What interested me and my sister when Mother started there was whether and when any second hand record players and records might come in. Mother was customer number one when the right ones arrived. And they did, Mother got a Dansette record player that played Long Players for the living room of the parental house, and my sister got a mini Dansette type record player for her sole use in her room that played only singles. Mother also found through the shop a battery operated singles record player that I could take to boarding school, where to play the discs they were dropped in vertically, and they played vertically. The first record I bought from the shop was a single, 'The Little White Bull' by fifties rocker turned all round entertainer Tommy Steele. More up to date pop music on cassette, and a portable cassette deck apiece eventually followed.

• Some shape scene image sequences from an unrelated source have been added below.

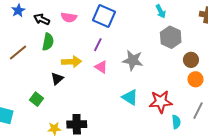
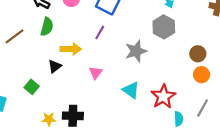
gray hexagon: (171, 37) -> (164, 27), moved
gray star: (133, 60) -> (136, 51), turned -30
pink triangle: (101, 67) -> (96, 73), moved, turned 32
red star: (161, 102) -> (163, 96), turned -30

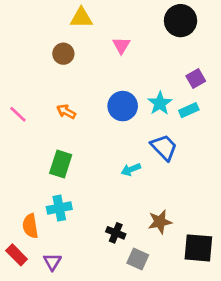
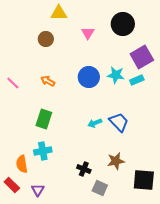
black circle: (181, 21) -> (123, 24), moved
purple square: (196, 78) -> (142, 57), size x1.6
cyan star: (160, 103) -> (116, 75), turned -30
blue trapezoid: (164, 147) -> (119, 122), moved

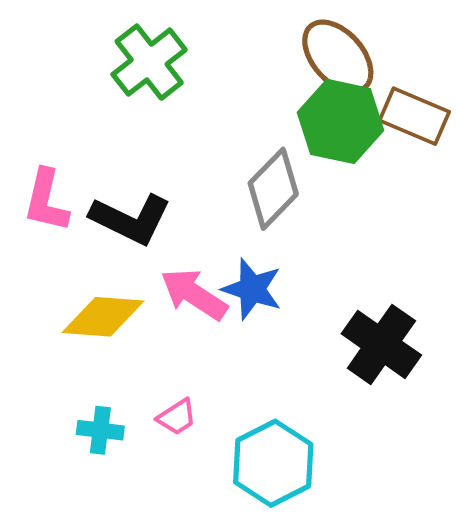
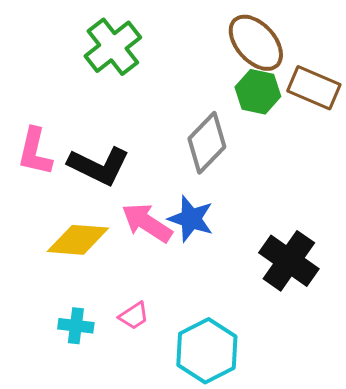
green hexagon: (340, 121) -> (258, 92), size x0.7

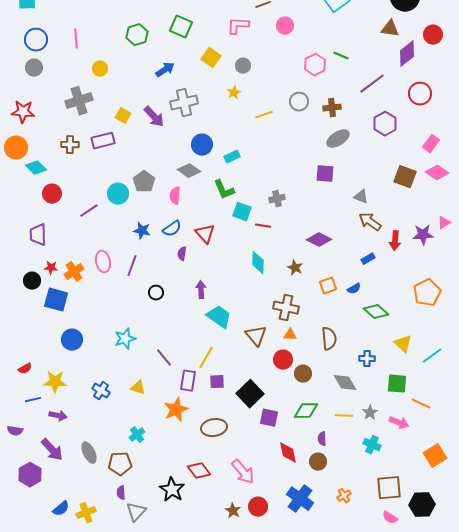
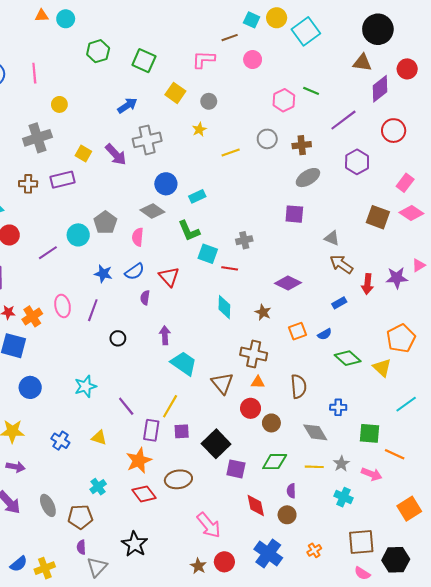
green hexagon: (137, 35) -> (98, 51), moved
yellow triangle: (403, 344) -> (382, 368), moved
red diamond: (199, 471) -> (144, 494), moved

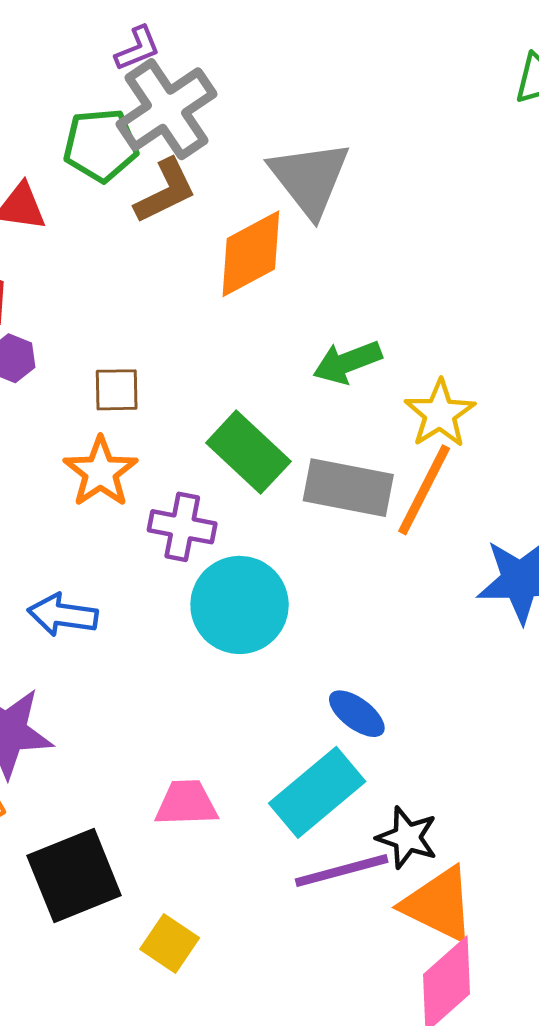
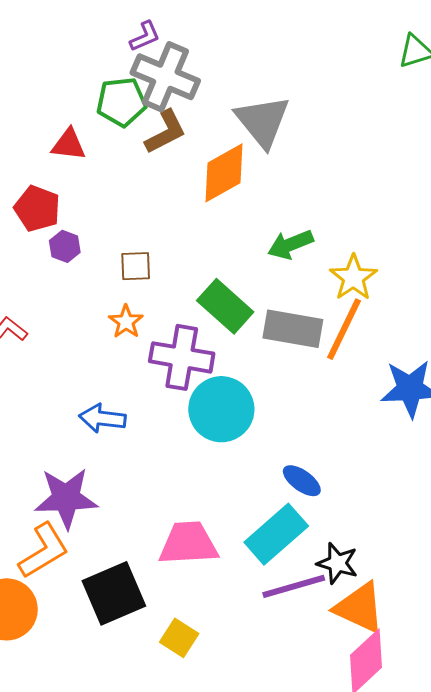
gray cross: (167, 109) -> (165, 77), turned -32
orange star: (100, 472) -> (126, 322), size x0.7
purple cross: (182, 527) -> (182, 357), size x1.4
pink trapezoid: (186, 803) -> (188, 543), size x1.4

Mother also made new friends in other places. She had been doing shopping and laundry for a nominal fee for our oldest next door neighbour since she arrived at the house newly married, fifteen years earlier. She found two recently retired ladies of limited mobility who lived in nearby in flats reserved for the elderly. One of them, Mrs Rumbold, had been my lollipop lady in infants school. It was not that much extra time for Mother to call by on the way to the shops and get a shopping list from them and money to cover do their shopping with hers. Their shopping was much less than hers was. When I was there I was sent from the parental house with their shopping, receipts, and any loose change that was due. Mother also did home baking for them along with baking for us. A ground rice tart with home made jam at the base was the pastry of choice for the ladies.
I don't know how we got through that summer. That no event gave way to outright violence did not mean that we felt far closer to violence than we wanted to be. The older I got the emptier the promise and purpose of life seemed to be. The thing that comforted me most was playing my own choice of music, on my own if possible.